[PATCH] msvcrt: SSE2 implementation of memcmp for x86_64.

Wed Apr 6 22:59:20 CDT 2022

On Wed, Apr 6, 2022 at 8:28 PM Jin-oh Kang <jinoh.kang.kr at gmail.com> wrote:
>
> Perhaps I've misphrased myself here. Note that "direct assembly != completely hand-written assembly." It's a bold claim that a *human* could outperform a compiler in machine code optimization in the first place. I said we should stick to assembler because instruction scheduling is more predictable across compilers that way, *not* because a human could do better at scheduling. We can take the assembly output from the best of the compilers and do whatever we please on it. (That's even how it's usually done!) This will bring the optimization work to much older and/or less capable compilers, since we're not relying on the user's compiler's performance.
>
> llvm-mca simulates CPU pipeline and shows how well your code would perform on a superscalar architecture. Perhaps we can use that as well.
>

>
> Yeah, we can first write the first version in C with intrinsics, look at differences between outputs of serveral compilers, and choose the best one.
>

Fair points. Although inline ASM is still a pain for code reviewers.

I have noticed that Clang produces much better instructions than GCC.
In my case I solved this problem by rewriting the C code with
different intrinsics, so now it's basically the same on both
compilers. It's definitely worth _looking_ at the output from multiple
compilers, but I'm not sure how often (if ever) this can't be solved
by rewriting your C code.

> Note that Wine still supports GCC 4.x. Also, future compiler regressions may affect the performance of the optimized code (as Jan puts it).
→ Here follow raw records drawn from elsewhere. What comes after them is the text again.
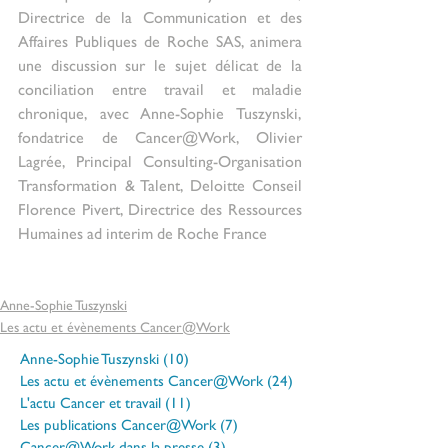
Directrice de la Communication et des 
Affaires Publiques de Roche SAS, animera 
une discussion sur le sujet délicat de la 
conciliation entre travail et maladie 
chronique, avec Anne-Sophie Tuszynski, 
fondatrice de Cancer@Work, Olivier 
Lagrée, Principal Consulting-Organisation 
Transformation & Talent, Deloitte Conseil 
Florence Pivert, Directrice des Ressources 
Humaines ad interim de Roche France 
Anne-Sophie Tuszynski
Les actu et évènements Cancer@Work
Anne-Sophie Tuszynski
(10)
10 posts
Les actu et évènements Cancer@Work
(24)
24 posts
L'actu Cancer et travail
(11)
11 posts
Les publications Cancer@Work
(7)
7 posts
Cancer@Work dans la presse
(3)
3 posts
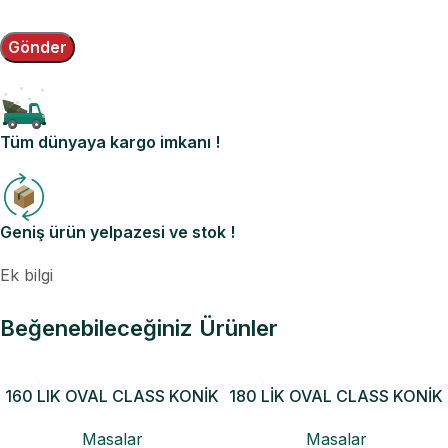
Tüm dünyaya kargo imkanı !
Geniş ürün yelpazesi ve stok !
Ek bilgi
Beğenebileceğiniz Ürünler
160 LIK OVAL CLASS KONİK
180 LİK OVAL CLASS KONİK
AÇILIR MASA
AÇILIR MASA
Masalar
Masalar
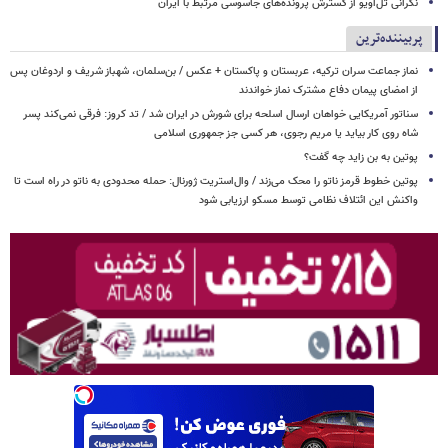
نگرانی تل‌آویو از گسترش پرونده‌های جاسوسی مرتبط با ایران
پربیننده‌ترین
نماز جماعت سران ترکیه، عربستان و پاکستان + عکس / بن‌سلمان، شهباز شریف و اردوغان پس
از امضای پیمان دفاع مشترک نماز خواندند
سناتور آمریکایی خواهان ارسال اسلحه برای شورش در ایران شد / تد کروز: فرقی نمی‌کند پسر
شاه روی کار بیاید یا مریم رجوی، هر کسی جز جمهوری اسلامی
پوتین به بن زاید چه گفت؟
پوتین خطوط قرمز ناتو را محک می‌زند / وال‌استریت ژورنال: حمله محدودی به ناتو در راه است تا
واکنش این ائتلاف نظامی توسط مسکو ارزیابی شود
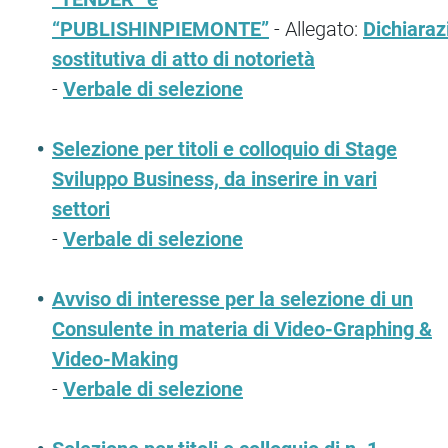
“PUBLISHINPIEMONTE”
- Allegato:
Dichiaraz
sostitutiva di atto di notorietà
-
Verbale di selezione
Selezione per titoli e colloquio di Stage
Sviluppo Business, da inserire in vari
settori
-
Verbale di selezione
Avviso di interesse per la selezione di un
Consulente in materia di Video-Graphing &
Video-Making
-
Verbale di selezione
True, regressions happen, but that could affect any code, not just the
optimized stuff.

In my mind, if you're compiling Wine with a very old GCC, and it
performs poorly as a result, that's a "you" problem. Binary packagers
should be using more modern compilers. You're not going to have a good
experience running the latest AAA games on a system that's too old for
GCC 11, even if it's theoretically possible.

>
> These improvements (except code placement for I-cache utilization) have nothing to do with compiler optimization. The programmer can make these mistakes either way (ASM or C).
>

You're correct. My point is that it's much harder to _fix_ these
mistakes when writing ASM. And code that is difficult to fix is often
left untouched.

>>
>> So I'm strongly opposed to ASM unless a C equivalent is completely
>> impossible. The code that a developer _thinks_ will be fast and the
>> code that is _actually_ fast are often not the same thing. C makes it
>> much easier to tweak.
>
>
> Or rather harder to tweak, since code arrangement is not something programmer has control over.

In most cases, performance is dictated by memory access patterns
rather than instruction arrangement. Compilers generally won't mess
with that. CPUs don't execute instructions in the order they're
written, but rather in the order that the CPU's microcode believes to
be fastest.

As a developer, you mainly want to avoid dependency chains (i.e. code
that requires a strict "A, then B, then C" order of operations) but
you can do that in either C or in ASM. Branches are also a bottleneck,
but those are hint-able, and even an old compiler likely understands
them better than a human.

Also, by the same token as "compiler regressions could hamper
performance", compiler improvements could produce better code, with no
need for more developer work. Whereas pinning the ASM requires
checking it again in the future to see if code generation has
improved.

To be clear, I don't think it's impossible for inline ASM to be
superior, I just think it's unlikely to be worth the effort.